In 1986 he was named the first program coordinator of the Toronto International Film Festival's Perspective Canada program, which introduced the work of Atom Egoyan, Bruce McDonald and Guy Maddin, among others, during his tenure.

==Broadcasting==
From 1986 to 1988 he contributed to CBC Radio's State of the Arts program, and in 1988 started a twelve-year stint as the movie reviewer on CTV's Canada AM.

From 1989 to 1993, Pevere hosted Prime Time, a groundbreaking nightly pop culture magazine series on CBC Radio. In 1993, after the death of Jay Scott, he was the host of Film International on TVOntario.

From 2003 to 2008 he was the co-host, with Richard Crouse, of Rogers Television's Reel to Real.

==Writing==
He co-wrote the book Mondo Canuck (1996), a bestselling critical evaluation of Canadian pop culture. He is also the author of Team Spirit: A Field Guide to Roots Culture (1998), Toronto on Film (2009) and Donald Shebib's Goin' Down the Road (2012). In 2014, he published Gods of the Hammer: The Teenage Head Story, a history of the influential Canadian punk rock band Teenage Head, for Coach House Books.
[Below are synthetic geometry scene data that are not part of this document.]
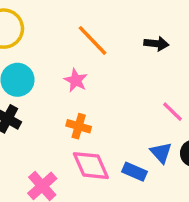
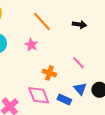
pink line: (172, 112) -> (78, 63), moved
orange cross: (79, 126) -> (49, 73), moved

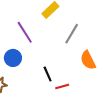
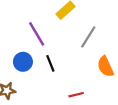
black line: (48, 74) -> (50, 63), moved

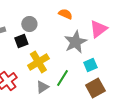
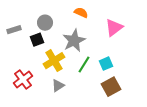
gray star: (75, 42) -> (74, 41), moved
green line: (62, 78) -> (84, 65), moved

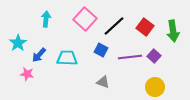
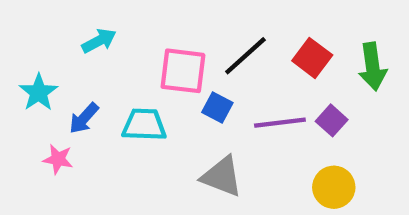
cyan arrow: (46, 19) -> (99, 41), turned 56
pink square: (85, 19) -> (183, 71), moved, turned -35
gray triangle: (103, 82) -> (222, 176), size x1.5

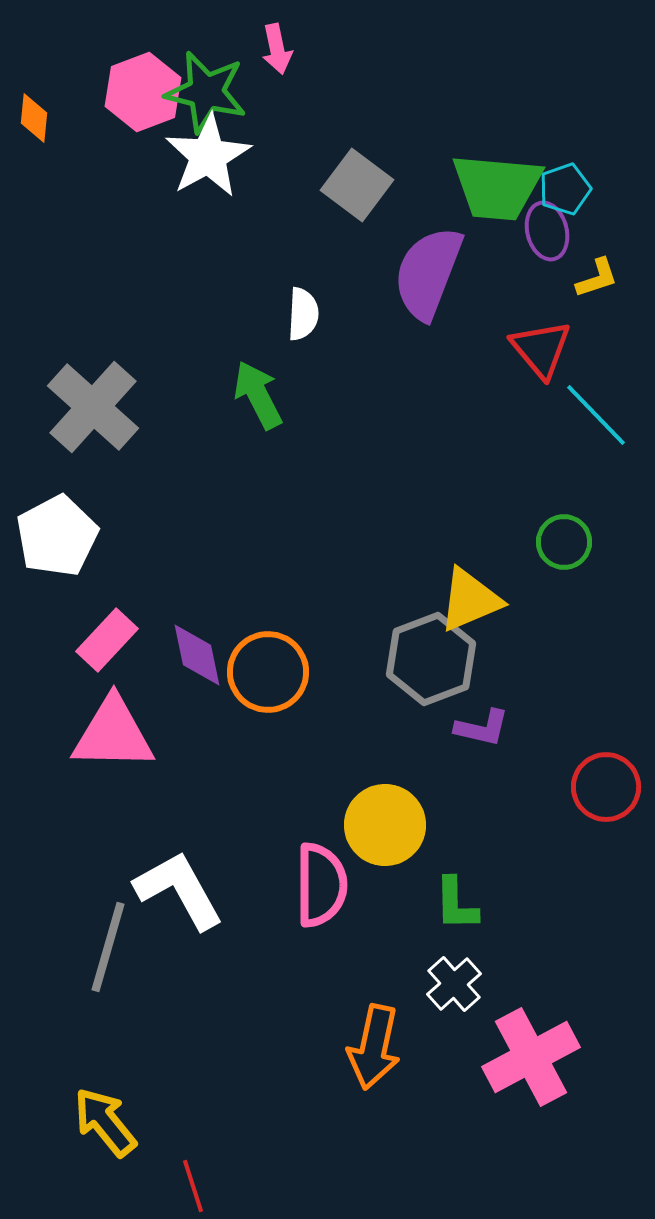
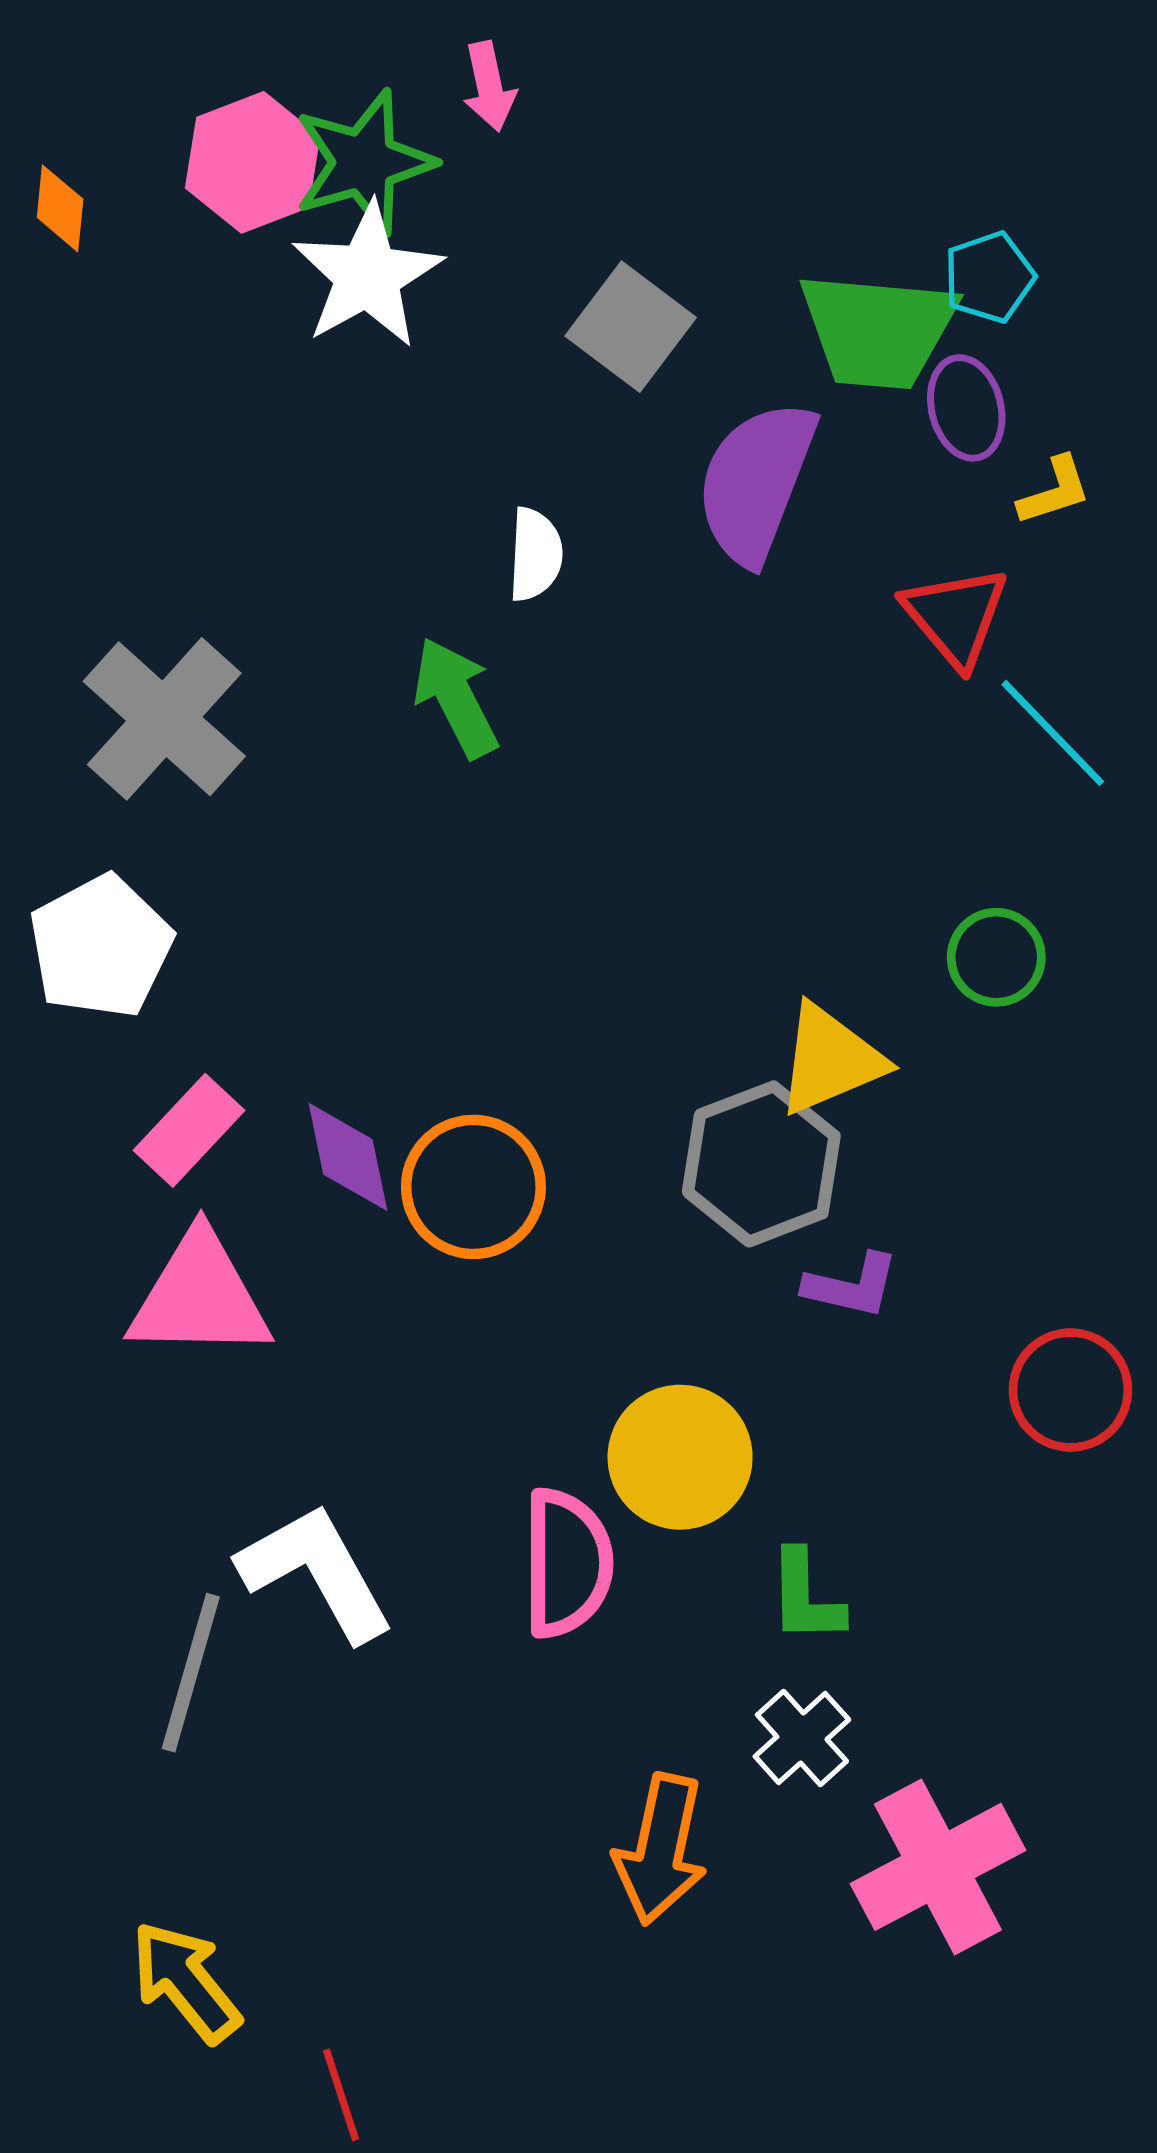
green star: (206, 92) -> (364, 162), turned -30
cyan pentagon: (565, 189) -> (989, 277), moved

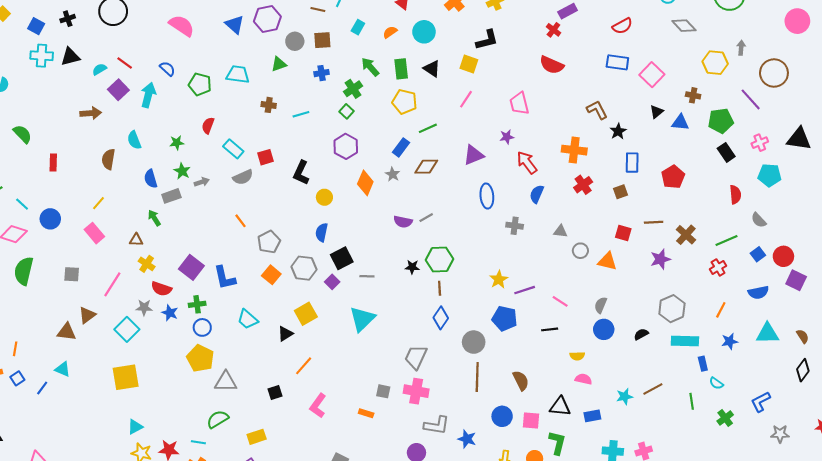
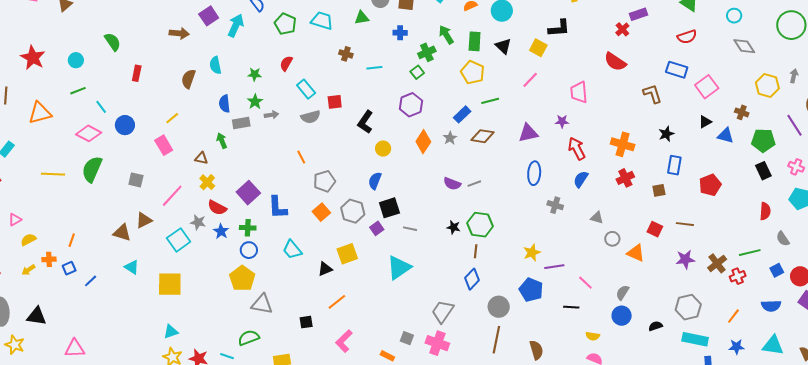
brown L-shape: (597, 110) -> (652, 94), moved
pink cross: (760, 143) -> (796, 167), turned 35
brown cross: (686, 235) -> (717, 263), moved
cyan triangle: (63, 369) -> (132, 267), moved

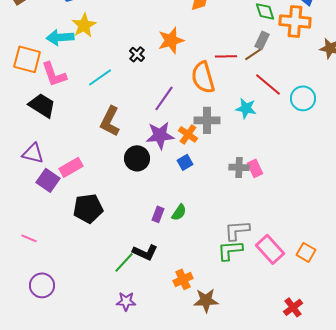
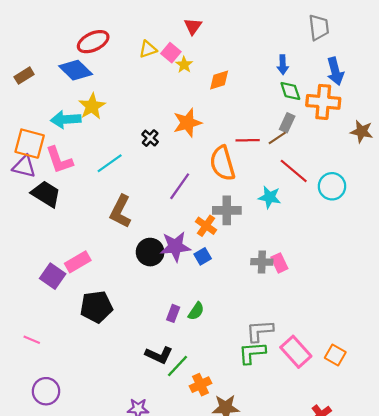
purple star: (160, 135) -> (175, 247), moved
purple triangle: (33, 153) -> (24, 167), moved
green line: (124, 262) -> (177, 366), moved

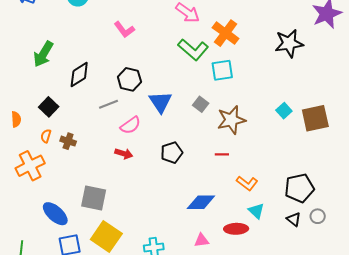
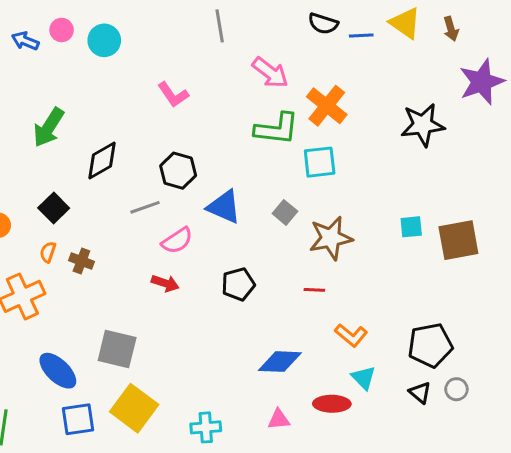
green L-shape: (193, 50) -> (277, 129), turned -36
blue triangle: (160, 102) -> (224, 207), turned -35
cyan square: (284, 111) -> (411, 227), turned 35

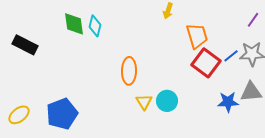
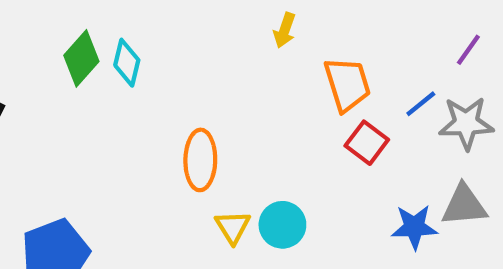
green diamond: (74, 24) -> (81, 58), turned 50
blue line: (231, 56) -> (421, 104), moved
red square: (206, 63) -> (367, 143), size x0.7

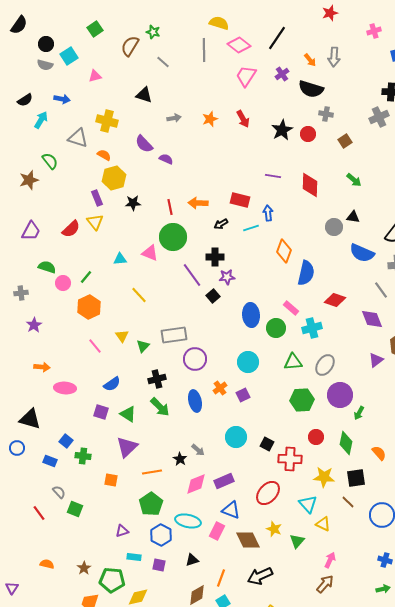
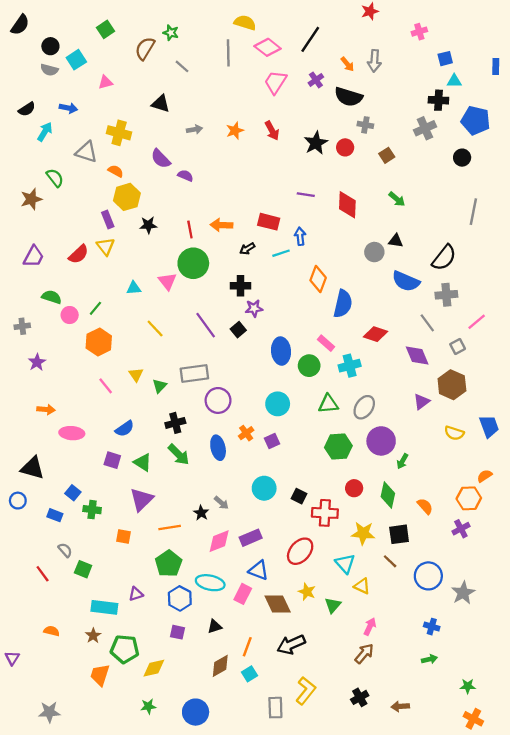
pink triangle: (150, 253) -> (167, 281), turned 30
purple line: (192, 275) -> (206, 325), moved
cyan rectangle: (134, 557) -> (104, 607), moved, size x1.6

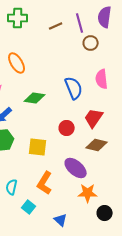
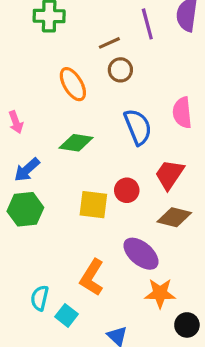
brown line: (56, 26) -> (109, 43), moved
brown circle: (91, 43) -> (120, 70), moved
orange ellipse: (17, 63) -> (73, 84), moved
yellow square: (38, 147) -> (93, 205), moved
cyan semicircle: (12, 187) -> (40, 298), moved

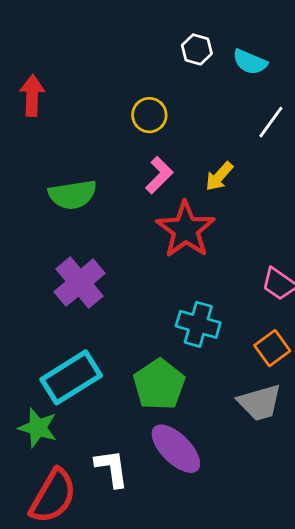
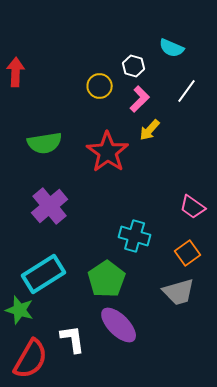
white hexagon: (197, 49) -> (134, 66), moved
pink L-shape: (159, 175) -> (140, 99), moved
red star: (186, 230) -> (108, 152), moved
In 2012, he launched a network of encyclopedic critical pop cultural websites called "The Blessed Diversions Network". "Mean Justice" is devoted to western movies and TV shows; "The Big Shadow" is dedicated to the movie and TV culture of crime; "Riff Free or Die" covers the visual history of rock music; and "The Directory of Intemperate Enthusiasms" covers cult movies and TV.

==Rendezvous with Madness==
November 2015 saw Pevere's first stint as program director of the Rendezvous With Madness Film Festival, an annual event dedicated to showcasing the best in current cinema addressing issues of mental health, addiction and recovery.